» **Exercise**
Whenever a line contains the string "Chinese", copy it out of the entries.

*** Begin section ***

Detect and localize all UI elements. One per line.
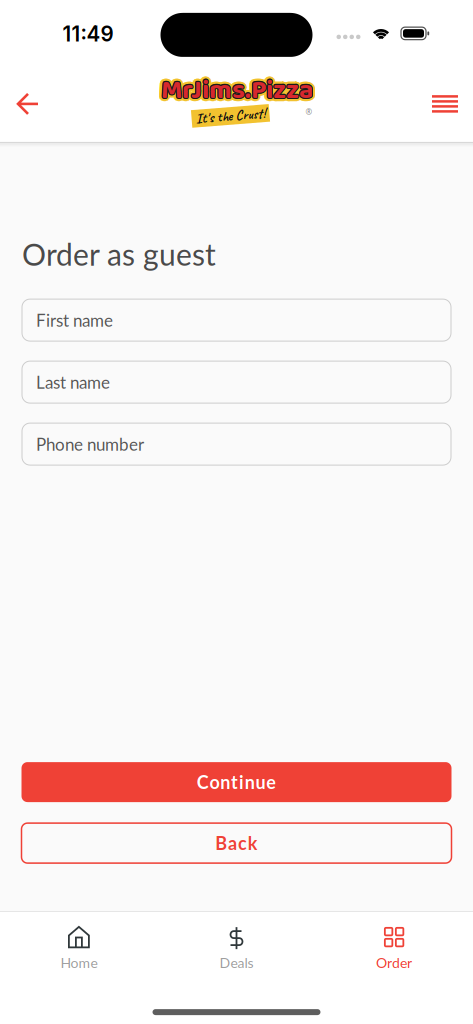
- staticText: MrJims.Pizza: [159, 72, 311, 115]
- staticText: Order: [376, 954, 412, 971]
- staticText: MrJims.Pizza: [159, 66, 311, 109]
- staticText: It's the Crust!: [196, 107, 266, 125]
- staticText: 11:49: [62, 21, 114, 46]
- staticText: MrJims.Pizza: [160, 70, 312, 113]
- staticText: MrJims.Pizza: [161, 68, 313, 111]
- staticText: MrJims.Pizza: [161, 72, 313, 116]
- button[interactable]: Back: [8, 84, 48, 124]
- staticText: ®: [306, 107, 312, 117]
- textField[interactable]: First name: [36, 305, 451, 335]
- staticText: MrJims.Pizza: [161, 69, 313, 112]
- staticText: MrJims.Pizza: [163, 66, 315, 109]
- textField[interactable]: Last name: [36, 367, 451, 397]
- button[interactable]: Continue: [22, 762, 452, 802]
- staticText: Last name: [36, 367, 147, 397]
- staticText: MrJims.Pizza: [164, 69, 316, 112]
- staticText: MrJims.Pizza: [160, 69, 312, 112]
- staticText: MrJims.Pizza: [162, 69, 314, 112]
- staticText: First name: [36, 310, 113, 330]
- staticText: Home: [60, 954, 97, 971]
- staticText: MrJims.Pizza: [162, 70, 314, 113]
- staticText: MrJims.Pizza: [161, 70, 313, 113]
- button[interactable]: Deals: [158, 926, 315, 971]
- staticText: MrJims.Pizza: [161, 65, 313, 109]
- staticText: MrJims.Pizza: [158, 67, 310, 110]
- staticText: MrJims.Pizza: [160, 68, 312, 111]
- staticText: MrJims.Pizza: [158, 70, 310, 114]
- staticText: MrJims.Pizza: [163, 72, 315, 115]
- staticText: MrJims.Pizza: [162, 68, 314, 111]
- staticText: Deals: [220, 954, 254, 971]
- staticText: MrJims.Pizza: [164, 70, 316, 114]
- button[interactable]: Order: [315, 926, 473, 971]
- button[interactable]: Back: [22, 823, 452, 863]
- staticText: Phone number: [36, 434, 144, 454]
- staticText: Back: [215, 832, 258, 854]
- staticText: MrJims.Pizza: [158, 69, 310, 112]
- textField[interactable]: Phone number: [36, 429, 451, 459]
- staticText: Order as guest: [22, 236, 216, 272]
- staticText: Last name: [36, 372, 110, 392]
- staticText: MrJims.Pizza: [164, 67, 316, 110]
- button[interactable]: Menu: [424, 87, 466, 121]
- staticText: First name: [36, 305, 149, 335]
- staticText: Continue: [197, 771, 276, 793]
- staticText: Phone number: [36, 429, 196, 459]
- button[interactable]: Home: [0, 926, 158, 971]
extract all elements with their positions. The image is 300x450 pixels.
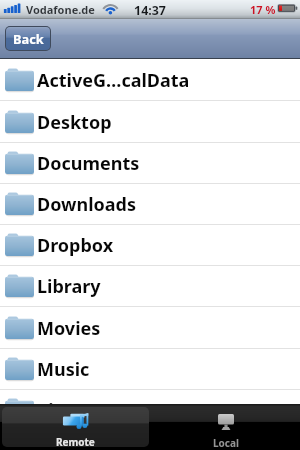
button[interactable]: Music <box>0 349 300 390</box>
button[interactable]: Dropbox <box>0 225 300 266</box>
staticText: Local <box>213 436 239 447</box>
button[interactable]: Back <box>6 27 50 50</box>
staticText: Movies <box>37 316 101 341</box>
staticText: 14:37 <box>0 2 300 19</box>
button[interactable]: Remote <box>2 407 149 447</box>
staticText: Music <box>37 357 90 382</box>
staticText: Desktop <box>37 110 112 135</box>
button[interactable]: Documents <box>0 143 300 184</box>
staticText: ActiveG…calData <box>37 68 190 93</box>
button[interactable]: Movies <box>0 308 300 349</box>
staticText: Dropbox <box>37 233 114 258</box>
button[interactable]: Downloads <box>0 184 300 225</box>
staticText: Library <box>37 274 101 299</box>
button[interactable]: Library <box>0 266 300 307</box>
staticText: Remote <box>56 435 95 447</box>
staticText: Pictures <box>37 398 110 423</box>
button[interactable]: Local <box>152 407 299 447</box>
staticText: Vodafone.de <box>26 2 95 17</box>
staticText: Back <box>13 30 44 47</box>
staticText: 17 % <box>250 2 276 17</box>
button[interactable]: Desktop <box>0 102 300 143</box>
button[interactable]: Pictures <box>0 390 300 431</box>
staticText: Documents <box>37 151 140 176</box>
button[interactable]: ActiveG…calData <box>0 60 300 101</box>
staticText: Downloads <box>37 192 136 217</box>
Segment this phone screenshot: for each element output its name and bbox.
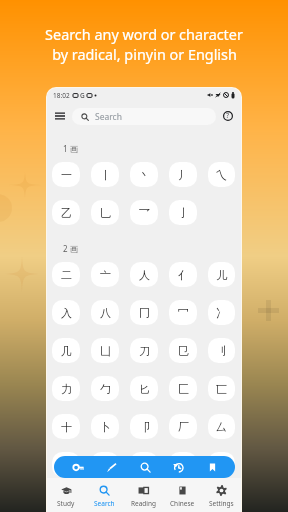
staticText: 乚 — [100, 206, 111, 220]
staticText: 1 画 — [63, 143, 78, 154]
staticText: 乀 — [216, 168, 227, 182]
button[interactable]: 丶 — [130, 162, 158, 187]
staticText: 凵 — [100, 344, 111, 358]
button[interactable]: 厂 — [169, 414, 197, 439]
staticText: 入 — [61, 306, 72, 320]
staticText: Study — [57, 499, 75, 508]
staticText: 廴 — [100, 458, 111, 472]
staticText: 二 — [61, 268, 72, 282]
button[interactable]: Bookmarks — [202, 457, 222, 477]
button[interactable]: Radical key — [68, 457, 88, 477]
staticText: 匚 — [178, 382, 189, 396]
button[interactable]: Search — [72, 108, 216, 125]
button[interactable]: 乀 — [208, 162, 235, 187]
staticText: 刂 — [216, 344, 227, 358]
button[interactable]: 卜 — [91, 414, 119, 439]
staticText: 卩 — [139, 420, 150, 434]
button[interactable]: 儿 — [208, 262, 235, 287]
button[interactable]: 卩 — [130, 414, 158, 439]
staticText: 力 — [61, 382, 72, 396]
button[interactable]: 亠 — [91, 262, 119, 287]
staticText: 匕 — [139, 382, 150, 396]
button[interactable]: 十 — [52, 414, 80, 439]
staticText: 儿 — [216, 268, 227, 282]
staticText: 丨 — [100, 168, 111, 182]
button[interactable]: 乃 — [169, 452, 197, 477]
button[interactable]: 又 — [52, 452, 80, 477]
button[interactable]: 冂 — [130, 300, 158, 325]
button[interactable]: 一 — [52, 162, 80, 187]
staticText: 亠 — [100, 268, 111, 282]
button[interactable]: 八 — [91, 300, 119, 325]
staticText: 厂 — [178, 420, 189, 434]
staticText: Settings — [209, 499, 234, 508]
button[interactable]: Menu — [51, 107, 69, 125]
button[interactable]: 乛 — [130, 200, 158, 225]
button[interactable]: 二 — [52, 262, 80, 287]
button[interactable]: History — [168, 457, 188, 477]
button[interactable]: Reading — [124, 478, 163, 512]
staticText: 几 — [61, 344, 72, 358]
button[interactable]: 刀 — [130, 338, 158, 363]
button[interactable]: 匚 — [169, 376, 197, 401]
staticText: 丶 — [139, 168, 150, 182]
button[interactable]: Search — [85, 478, 124, 512]
staticText: 冖 — [178, 306, 189, 320]
staticText: 丿 — [178, 168, 189, 182]
button[interactable]: Help — [219, 107, 237, 125]
button[interactable]: 几 — [52, 338, 80, 363]
staticText: 18:02 — [53, 91, 70, 100]
button[interactable]: 匕 — [130, 376, 158, 401]
staticText: 卜 — [100, 420, 111, 434]
staticText: 勹 — [100, 382, 111, 396]
button[interactable]: 丨 — [91, 162, 119, 187]
button[interactable]: 㔾 — [169, 338, 197, 363]
staticText: Reading — [131, 499, 157, 508]
staticText: ? — [226, 111, 230, 121]
button[interactable]: 亻 — [169, 262, 197, 287]
staticText: Search — [95, 111, 122, 123]
button[interactable]: 人 — [130, 262, 158, 287]
staticText: 乛 — [139, 206, 150, 220]
button[interactable]: 匸 — [208, 376, 235, 401]
staticText: 匸 — [216, 382, 227, 396]
staticText: G — [80, 91, 85, 100]
button[interactable]: 凵 — [91, 338, 119, 363]
button[interactable]: 力 — [52, 376, 80, 401]
button[interactable]: Chinese — [163, 478, 202, 512]
button[interactable]: 亅 — [169, 200, 197, 225]
staticText: 㔾 — [178, 344, 189, 358]
button[interactable]: 屮 — [130, 452, 158, 477]
staticText: 屮 — [139, 458, 150, 472]
button[interactable]: 厶 — [208, 414, 235, 439]
button[interactable]: 入 — [52, 300, 80, 325]
button[interactable]: Study — [47, 478, 85, 512]
staticText: Search any word or character — [45, 25, 243, 45]
button[interactable]: 冖 — [169, 300, 197, 325]
staticText: Search — [94, 499, 115, 508]
staticText: 亅 — [178, 206, 189, 220]
button[interactable]: 九 — [208, 452, 235, 477]
staticText: 十 — [61, 420, 72, 434]
button[interactable]: 丿 — [169, 162, 197, 187]
button[interactable]: 乚 — [91, 200, 119, 225]
staticText: 一 — [61, 168, 72, 182]
button[interactable]: 冫 — [208, 300, 235, 325]
staticText: 乃 — [178, 458, 189, 472]
button[interactable]: Settings — [202, 478, 241, 512]
staticText: 人 — [139, 268, 150, 282]
staticText: 厶 — [216, 420, 227, 434]
button[interactable]: 廴 — [91, 452, 119, 477]
button[interactable]: 刂 — [208, 338, 235, 363]
staticText: by radical, pinyin or English — [52, 45, 237, 65]
staticText: 冂 — [139, 306, 150, 320]
staticText: 冫 — [216, 306, 227, 320]
staticText: 亻 — [178, 268, 189, 282]
button[interactable]: 乙 — [52, 200, 80, 225]
button[interactable]: 勹 — [91, 376, 119, 401]
button[interactable]: Search — [135, 457, 155, 477]
button[interactable]: Draw — [101, 457, 121, 477]
staticText: Chinese — [170, 499, 195, 508]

*** End section ***

» **Exercise output**
button[interactable]: Chinese — [163, 478, 202, 512]
staticText: Chinese — [170, 499, 195, 508]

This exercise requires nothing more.